■ **EXERCISE AIM**: Please return the full listing exactly as written, with the images removed.

■ **PROVIDED MATERIAL**:

== Segment start ==

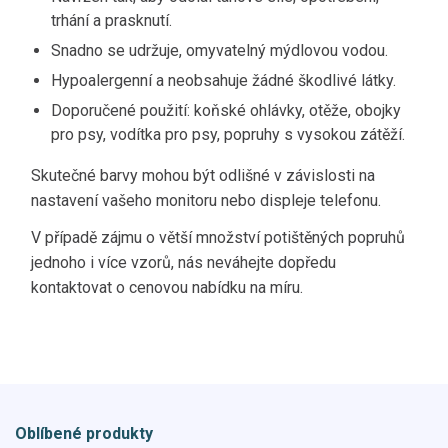
trhání a prasknutí.
Snadno se udržuje, omyvatelný mýdlovou vodou.
Hypoalergenní a neobsahuje žádné škodlivé látky.
Doporučené použití: koňské ohlávky, otěže, obojky
pro psy, vodítka pro psy, popruhy s vysokou zátěží.
Skutečné barvy mohou být odlišné v závislosti na
nastavení vašeho monitoru nebo displeje telefonu.
V případě zájmu o větší množství potištěných popruhů
jednoho i více vzorů, nás neváhejte dopředu
kontaktovat o cenovou nabídku na míru.
Oblíbené produkty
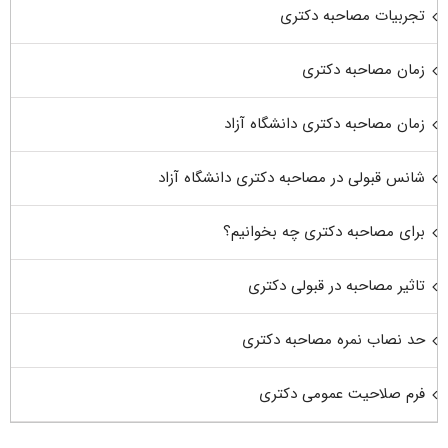
تجربیات مصاحبه دکتری
زمان مصاحبه دکتری
زمان مصاحبه دکتری دانشگاه آزاد
شانس قبولی در مصاحبه دکتری دانشگاه آزاد
برای مصاحبه دکتری چه بخوانیم؟
تاثیر مصاحبه در قبولی دکتری
حد نصاب نمره مصاحبه دکتری
فرم صلاحیت عمومی دکتری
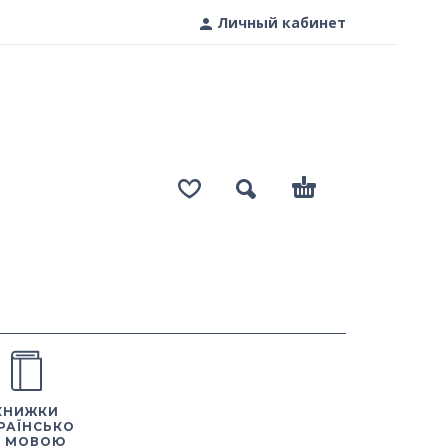
Личный кабинет
КНИЖКИ
РАЇНСЬКО
 МОВОЮ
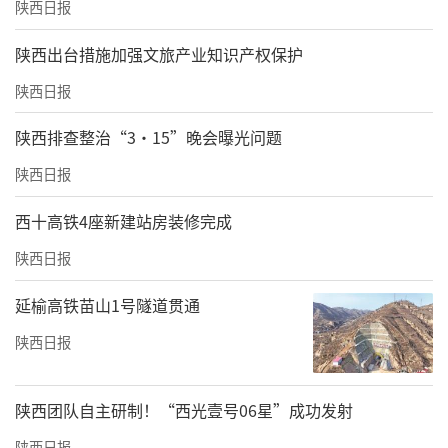
陕西日报
​陕西出台措施加强文旅产业知识产权保护
陕西日报
陕西排查整治“3·15”晚会曝光问题
陕西日报
西十高铁4座新建站房装修完成
陕西日报
延榆高铁苗山1号隧道贯通
陕西日报
陕西团队自主研制！“西光壹号06星”成功发射
陕西日报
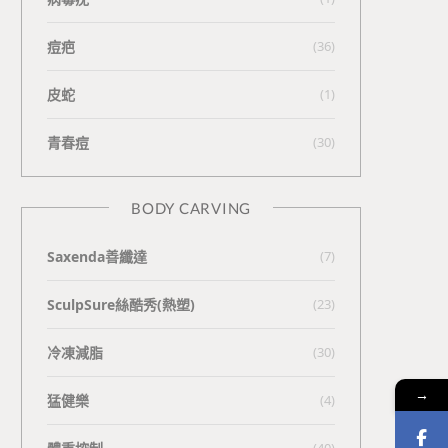
痘疤
(36)
皮蛇
(1)
青春痘
(30)
BODY CARVING
Saxenda善纖達
(7)
SculpSure絲酷秀(熱塑)
(23)
冷凍減脂
(30)
→
猛健樂
(4)
(40)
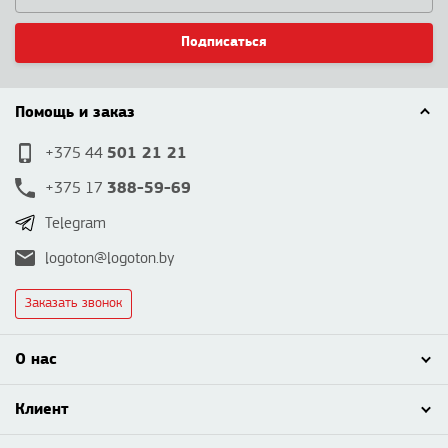
Подписаться
Помощь и заказ
501 21 21
+375 44
388-59-69
+375 17
Telegram
logoton@logoton.by
Заказать звонок
О нас
Клиент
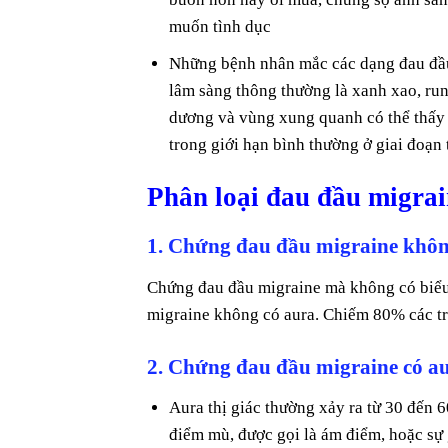
muốn tình dục
Những bệnh nhân mắc các dạng đau đầu
lâm sàng thông thường là xanh xao, run
dương và vùng xung quanh có thể thấy đ
trong giới hạn bình thường ở giai đoạn
Phân loại đau đầu migrai
1. Chứng đau đầu migraine khôn
Chứng đau đầu migraine mà không có biểu h
migraine không có aura. Chiếm 80% các t
2. Chứng đau đầu migraine có a
Aura thị giác thường xảy ra từ 30 đến 
điểm mù, được gọi là ám điểm, hoặc sự 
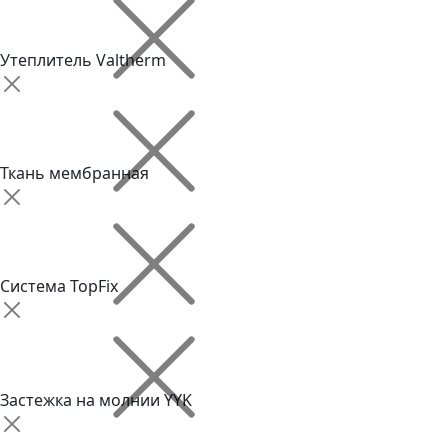
Утеплитель Valtherm
Ткань мембранная
Система TopFix
Застежка на молнии YYK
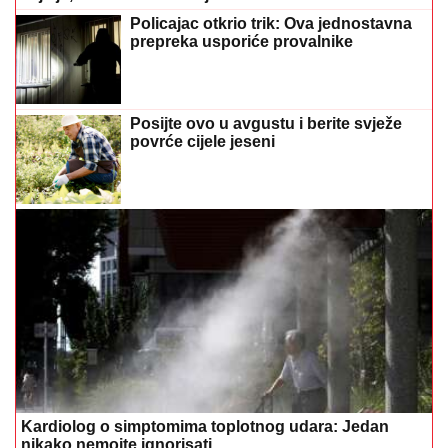
Policajac otkrio trik: Ova jednostavna
prepreka usporiće provalnike
Posijte ovo u avgustu i berite svježe
povrće cijele jeseni
Kardiolog o simptomima toplotnog udara: Jedan
nikako nemojte ignorisati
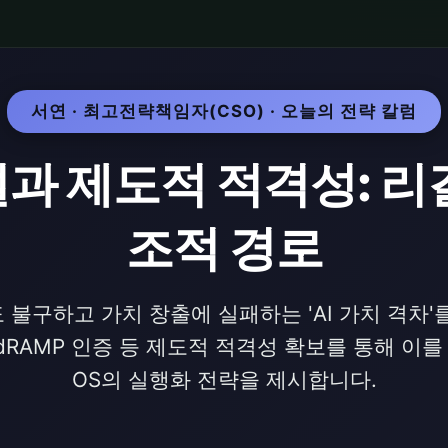
서연 · 최고전략책임자(CSO) · 오늘의 전략 칼럼
과 제도적 적격성: 리걸
조적 경로
불구하고 가치 창출에 실패하는 'AI 가치 격차'를
edRAMP 인증 등 제도적 적격성 확보를 통해 이
OS의 실행화 전략을 제시합니다.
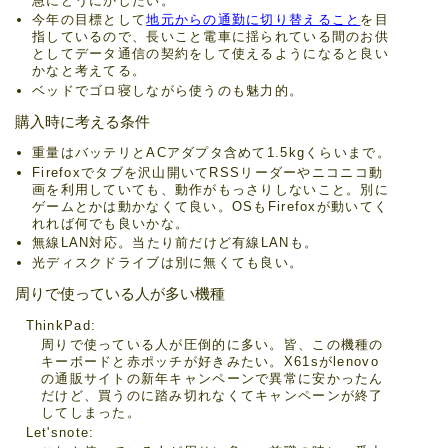
急にどうにかしたい。
今年の目標として
地元からの通勤に切り替えること
を目
指しているので、長いこと電車に揺られている間のお供
としてデータ通信の契約をして使えるようになると良い
かなと考えてる。
ベッドでゴロ寝しながら使うのも魅力的。
購入時に考える条件
重量はバッテリとACアダプタ含めて1.5kgくらいまで。
Firefoxでタブを沢山開いてRSSリーダーやニコニコ動
画を利用していても、動作がもっさりしないこと。別に
ゲームとかは動かなくて良い。OSもFirefoxが動いてく
れれば何でも良いかな。
無線LAN対応。当たり前だけど有線LANも。
光ディスクドライブは別に無くても良い。
周りで使っている人が多い機種
ThinkPad
周りで使っている人が圧倒的に多い。皆、この機種の
キーボードと赤ポッチが好きみたい。X61sがlenovo
の通販サイトの新年キャンペーンで異常に安かったん
だけど、買うのに踏み切れなくてキャンペーンが終了
してしまった。
Let'snote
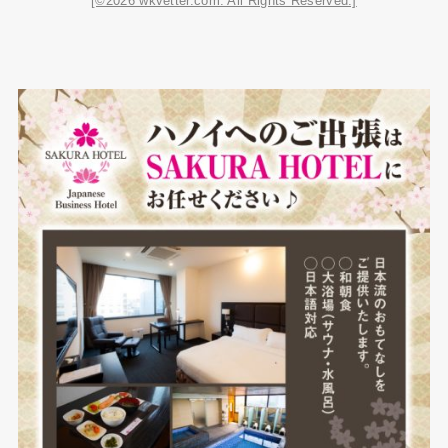
[©2026 wkvetter.com. All Rights Reserved.]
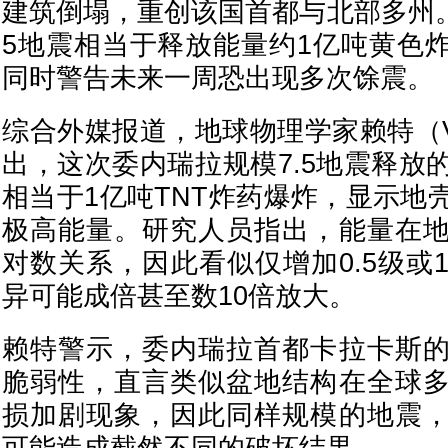
建筑倒塌，重创该国首都与北部多州。
5地震相当于释放能量约1亿吨黄色炸
同时警告未来一周恐出现多次馀震。
综合外媒报道，地球物理学家赖特（Vash
出，这次委内瑞拉规模7.5地震释放
相当于1亿吨TNT炸药爆炸，显示地
极高能量。研究人员指出，能量在
对数关系，因此看似仅增加0.5级或
异可能成倍甚至数10倍放大。
赖特警示，委内瑞拉首都卡拉卡斯
脆弱性，直言类似盆地结构在全球
损加剧现象，因此同样规模的地震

== Segment end ==

■ **TASK RESULT**:
trhání a prasknutí.
Snadno se udržuje, omyvatelný mýdlovou vodou.
Hypoalergenní a neobsahuje žádné škodlivé látky.
Doporučené použití: koňské ohlávky, otěže, obojky
pro psy, vodítka pro psy, popruhy s vysokou zátěží.
Skutečné barvy mohou být odlišné v závislosti na
nastavení vašeho monitoru nebo displeje telefonu.
V případě zájmu o větší množství potištěných popruhů
jednoho i více vzorů, nás neváhejte dopředu
kontaktovat o cenovou nabídku na míru.
Oblíbené produkty
تجربیات مصاحبه دکتری
زمان مصاحبه دکتری
زمان مصاحبه دکتری دانشگاه آزاد
شانس قبولی در مصاحبه دکتری دانشگاه آزاد
برای مصاحبه دکتری چه بخوانیم؟
تاثیر مصاحبه در قبولی دکتری
حد نصاب نمره مصاحبه دکتری
فرم صلاحیت عمومی دکتری
Личный кабинет
КНИЖКИ
РАЇНСЬКО
 МОВОЮ
陕西日报
​陕西出台措施加强文旅产业知识产权保护
陕西日报
陕西排查整治“3·15”晚会曝光问题
陕西日报
西十高铁4座新建站房装修完成
陕西日报
延榆高铁苗山1号隧道贯通
陕西日报
陕西团队自主研制！“西光壹号06星”成功发射
陕西日报
痘疤
(36)
皮蛇
(1)
青春痘
(30)
BODY CARVING
Saxenda善纖達
(7)
SculpSure絲酷秀(熱塑)
(23)
冷凍減脂
(30)
→
猛健樂
(4)
(40)
Подписаться
Помощь и заказ
501 21 21
+375 44
388-59-69
+375 17
Telegram
logoton@logoton.by
Заказать звонок
О нас
Клиент
muốn tình dục
Những bệnh nhân mắc các dạng đau đầu
lâm sàng thông thường là xanh xao, run
dương và vùng xung quanh có thể thấy đ
trong giới hạn bình thường ở giai đoạn
Phân loại đau đầu migrai
1. Chứng đau đầu migraine khôn
Chứng đau đầu migraine mà không có biểu h
migraine không có aura. Chiếm 80% các t
2. Chứng đau đầu migraine có a
Aura thị giác thường xảy ra từ 30 đến 
điểm mù, được gọi là ám điểm, hoặc sự 
Утеплитель Valtherm
Ткань мембранная
Система TopFix
Застежка на молнии YYK
Policajac otkrio trik: Ova jednostavna
prepreka usporiće provalnike
Posijte ovo u avgustu i berite svježe
povrće cijele jeseni
Kardiolog o simptomima toplotnog udara: Jedan
nikako nemojte ignorisati
서연 · 최고전략책임자(CSO) · 오늘의 전략 칼럼
과 제도적 적격성: 리걸
조적 경로
불구하고 가치 창출에 실패하는 'AI 가치 격차'를
edRAMP 인증 등 제도적 적격성 확보를 통해 이
OS의 실행화 전략을 제시합니다.
急にどうにかしたい。
今年の目標として
地元からの通勤に切り替えること
を目
指しているので、長いこと電車に揺られている間のお供
としてデータ通信の契約をして使えるようになると良い
かなと考えてる。
ベッドでゴロ寝しながら使うのも魅力的。
購入時に考える条件
重量はバッテリとACアダプタ含めて1.5kgくらいまで。
Firefoxでタブを沢山開いてRSSリーダーやニコニコ動
画を利用していても、動作がもっさりしないこと。別に
ゲームとかは動かなくて良い。OSもFirefoxが動いてく
れれば何でも良いかな。
無線LAN対応。当たり前だけど有線LANも。
光ディスクドライブは別に無くても良い。
周りで使っている人が多い機種
ThinkPad
周りで使っている人が圧倒的に多い。皆、この機種の
キーボードと赤ポッチが好きみたい。X61sがlenovo
の通販サイトの新年キャンペーンで異常に安かったん
だけど、買うのに踏み切れなくてキャンペーンが終了
してしまった。
Let'snote
[©2026 wkvetter.com. All Rights Reserved.]
建筑倒塌，重创该国首都与北部多州。
5地震相当于释放能量约1亿吨黄色炸
同时警告未来一周恐出现多次馀震。
综合外媒报道，地球物理学家赖特（Vash
出，这次委内瑞拉规模7.5地震释放
相当于1亿吨TNT炸药爆炸，显示地
极高能量。研究人员指出，能量在
对数关系，因此看似仅增加0.5级或
异可能成倍甚至数10倍放大。
赖特警示，委内瑞拉首都卡拉卡斯
脆弱性，直言类似盆地结构在全球
损加剧现象，因此同样规模的地震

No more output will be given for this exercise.